Но в Петербурге все было не просто, пришлось ходить к директорам, сановным лицам, чего-то требовать, просить. Забыл про опыты – какая там наука! Планы, сметы… И Виноградский думает о термостате, мерит аршином стены, кого-то просит закупить пробирки, колбы, привезти весы… Пустое, прошло полгода: «в моей лаборатории лишь стены».
И тут среди хлопот он как-то оплошал с ученым званием, не озаботился приобрести профессорский диплом.
Большого пиетета к разным отличиям и званьям Виноградский смолоду не питал, юношей, кончив гимназию в Киеве с золотой медалью, он эту медаль немедленно продал. Но тут, даже поверить трудно: открытие нитрификации, неведомых микробов, хемосинтез! – и все не за какую-нибудь должность, степень, а просто так, из интереса к существу проблем. Коллегам, когда уж очень докучали, он говорил: «Сама придет». И если кто-нибудь упорствовал, был резок: «Вы не очень преклоняйтесь перед степенями, в науке много патентованных тупиц». И возвращался к делу. Сух, прям, корректен, шел среди штативов, выслушивал доклады, изредка давал советы, но чаще, не сказав ни слова, отходил. Все видели, что в нем идет какая-то работа, он мыслит на ходу, он тут и вроде бы не тут; ни словом, ни мускулом лица и ни единым жестом он не открывался, не позволял проникнуть дальше той черты, которую провел вокруг себя.
Неудачи его не огорчали, успех не приводил в восторг. «Он не болел душой, выслушивая мой отчет, не радовался, не подбодрял…» – вспоминал Василий Омелянский, единственный его ученик.
Да, это так, он не умел зажечь, увлечь, втянуть, был неречист, но он давал идею – и этого хватало на всю жизнь. Василий Омелянский, химик, придя в лабораторию, спросил: «Что делать?» Он молча подключил его к своей работе, а год спустя, когда увидел, как усердно химик натирает нюх среди бактерий, сказал: «Исследуйте брожение целлюлозы». И, в нескольких словах наметив опыт, дав экспозицию работы, отошел, взял на себя роль зрителя. И только. Ни пестовать, ни наставлять, ни, боже упаси, входить в соавторство с учеником нужды не видел. Шел первопутком и всегда один.

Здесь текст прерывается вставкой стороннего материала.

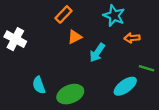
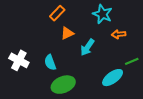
white cross: (15, 39) -> (19, 60), moved
green line: (147, 68) -> (132, 61), turned -40
cyan semicircle: (39, 85) -> (50, 62), moved

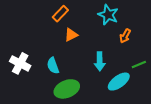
orange arrow: (119, 34) -> (125, 36), turned -56
cyan arrow: (87, 47) -> (100, 61), moved, turned -36

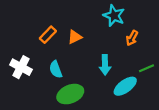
orange rectangle: (60, 14) -> (48, 35), moved

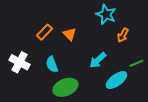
orange triangle: (75, 37) -> (70, 34), turned -48
cyan arrow: (105, 65) -> (98, 60), turned 48

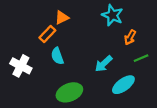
orange triangle: (70, 34) -> (62, 17), moved, turned 48
green line: (136, 63) -> (141, 58), moved
cyan semicircle: (52, 64) -> (57, 56), moved

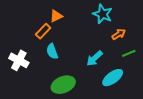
orange arrow: (130, 37) -> (119, 34), turned -152

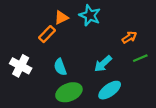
cyan star: (103, 14) -> (90, 15), moved
cyan semicircle: (52, 51) -> (60, 67), moved
cyan ellipse: (113, 78) -> (110, 90), moved

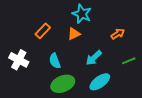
orange triangle: (61, 18) -> (74, 34), moved
green line: (140, 58) -> (129, 61), moved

“Много надо было съестъ хлеба с Виноградским, чтобы по-настоящему сблизиться с ним”.
И уж считайте кем хотите – лабораторным схимником, эгоистичным нелюдимом, – но этот мастер доверял лишь собственным рукам. А как иначе? Кому, каким глазам, рукам отдать то, что продумал, сто раз отмерил, выверил, решил? Он ставил опыты и в шестьдесят, и в семьдесят – почти до девяноста лет! И, судя по итогам этой долгой жизни, работа, поиск в одиночку дают уж не такой плохой эффект.
Из протокола Харьковского университета.
…Работа Виноградского и добытые им результаты пользуются такой известностью, что мы решаемся предложить: дать Виноградскому ввиду его выдающихся заслуг степень доктора ботаники без испытаний и представления диссертации. Предположение, не может ли аммиак служить единственным горючим веществом для нитрифицирующих бактерий – оправдалось. Путь, который прошел Виноградский – путь совсем новый. По проложенному пути идти уже легко.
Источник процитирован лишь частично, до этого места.